# [ACTIVITY]
The records below are to be reproduced exactly, with the pictures left out.

Page-level text extractions
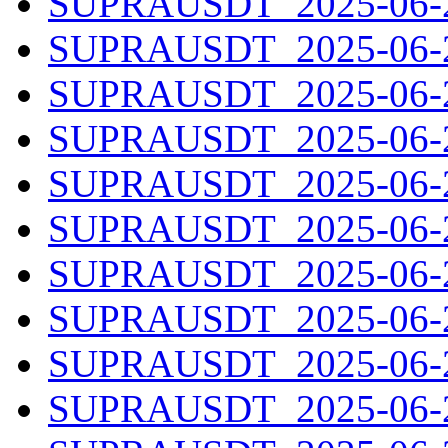
SUPRAUSDT_2025-06-20
SUPRAUSDT_2025-06-21
SUPRAUSDT_2025-06-22
SUPRAUSDT_2025-06-23
SUPRAUSDT_2025-06-24
SUPRAUSDT_2025-06-25
SUPRAUSDT_2025-06-26
SUPRAUSDT_2025-06-27
SUPRAUSDT_2025-06-28
SUPRAUSDT_2025-06-29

# [ANSWER SPACE]
SUPRAUSDT_2025-06-20
SUPRAUSDT_2025-06-21
SUPRAUSDT_2025-06-22
SUPRAUSDT_2025-06-23
SUPRAUSDT_2025-06-24
SUPRAUSDT_2025-06-25
SUPRAUSDT_2025-06-26
SUPRAUSDT_2025-06-27
SUPRAUSDT_2025-06-28
SUPRAUSDT_2025-06-29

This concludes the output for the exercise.